[sempre de acordo com a antiga ortografia]

domingo, 11 de dezembro de 2011

No Tua,
a minha e a tua dignidade

Estragar o pouco que resta, é o sugestivo e inequívoco título do artigo de José Pacheco Pereira ontem no jornal Público, a propósito do que poderá estar prestes a acontecer no vale do Tua se, como tudo indicia, se concretizar a construção da controversa barragem. Trata-se de um texto de belíssimo recorte, em que as suas impressões actuais, suscitadas por vivências pessoais daquele espaço ímpar que a memória lhe registou, impregnam e vitalizam a denúncia de uma degradação ambiental que marca Portugal de lés a lés.

“(…) O que temos no vale do Tua, o rio, o vale, a linha ferroviária, o equilíbrio da terra, da água, das escarpas, da vegetação, do vento, da solidão agreste, é hoje único em Portugal. Ou seja, não há mais. Acaba-se com o vale do Tua e, com excepção de alguns trechos fluviais, muito mais pequenos e sem a dimensão agreste do Tua, já não existe nada de semelhante em lado nenhum. Estamos diligentemente a acabar com outro destes vales, o do Sabor, pelo que sobra apenas o Tua (…)”.

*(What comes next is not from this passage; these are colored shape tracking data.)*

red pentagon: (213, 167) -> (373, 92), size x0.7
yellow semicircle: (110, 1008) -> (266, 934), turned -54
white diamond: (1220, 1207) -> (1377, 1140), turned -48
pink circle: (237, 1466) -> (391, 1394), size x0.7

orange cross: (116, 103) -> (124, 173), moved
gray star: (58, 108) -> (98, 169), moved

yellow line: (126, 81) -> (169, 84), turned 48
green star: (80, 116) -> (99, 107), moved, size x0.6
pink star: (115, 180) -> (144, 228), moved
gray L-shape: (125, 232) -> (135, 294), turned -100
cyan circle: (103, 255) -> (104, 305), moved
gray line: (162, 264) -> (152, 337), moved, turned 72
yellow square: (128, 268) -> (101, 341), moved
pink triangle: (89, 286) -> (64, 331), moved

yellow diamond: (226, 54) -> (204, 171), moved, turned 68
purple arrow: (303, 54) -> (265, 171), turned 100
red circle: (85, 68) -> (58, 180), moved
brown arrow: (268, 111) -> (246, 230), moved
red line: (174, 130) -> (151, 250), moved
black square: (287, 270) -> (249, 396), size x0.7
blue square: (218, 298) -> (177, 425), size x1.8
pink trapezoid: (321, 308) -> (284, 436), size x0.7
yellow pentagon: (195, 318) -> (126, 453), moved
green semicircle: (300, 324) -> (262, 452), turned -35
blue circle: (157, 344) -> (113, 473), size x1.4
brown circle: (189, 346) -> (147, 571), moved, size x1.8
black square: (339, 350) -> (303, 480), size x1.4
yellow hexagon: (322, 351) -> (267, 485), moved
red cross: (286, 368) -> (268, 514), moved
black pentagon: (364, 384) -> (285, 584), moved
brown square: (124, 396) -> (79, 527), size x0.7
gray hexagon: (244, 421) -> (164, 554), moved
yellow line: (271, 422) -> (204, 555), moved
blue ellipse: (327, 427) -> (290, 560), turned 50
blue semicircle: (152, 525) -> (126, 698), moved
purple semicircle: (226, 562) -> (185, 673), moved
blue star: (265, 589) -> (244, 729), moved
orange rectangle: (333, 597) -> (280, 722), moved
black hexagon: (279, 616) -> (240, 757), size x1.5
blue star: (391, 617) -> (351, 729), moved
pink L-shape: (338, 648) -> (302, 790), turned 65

É bem verdade. Só quem não teve o raro privilégio de ainda ter viajado por aqueles carris, não pode dar este testemunho. Contudo, apesar de encerrada a linha, ainda se mantém intacta a mesma rude afirmação dos elementos, que Pacheco Pereira refere no parágrafo supra do texto aludido, que importa salvaguardar a todo o transe, numa luta que sendo já tremendamente tardia, ainda é possível coroar de êxito.

Bem sei, em relação ao que há década e meia, aconteceu em Foz Coa, que, actualmente, o quadro socioeconómico e político, o próprio perfil dos protagonistas, constituem factores altamente desmotivadores de qualquer esperança do sucesso que gostaríamos de alcançar no Tua. De facto, apesar de muito medíocre, naquela altura, a nível do executivo, a classe política nacional estava representada por um governo do Partido Socialista, liderado por António Guterres.


Um António Guterres, Primeiro Ministro, Manuel Maria Carrilho, Ministro da Cultura, tinham gabarito para suster a barragem. E demonstraram-no, como homens de Estado, por palavras e actos. Já José Sócrates e Gabriela Canavilhas – cujo estatuto de Ministra, neste e noutros casos, de nada lhe valeu – estavam muito longe da capacidade dos primeiros. Em relação ao vale do Tua, Sócrates e Canavilhas, por palavras, actos e omissões, não só confirmaram a responsabilidade pelo desmando, mas como se ainda preciso fosse, também o baixo estrato da classe política a que pertencem.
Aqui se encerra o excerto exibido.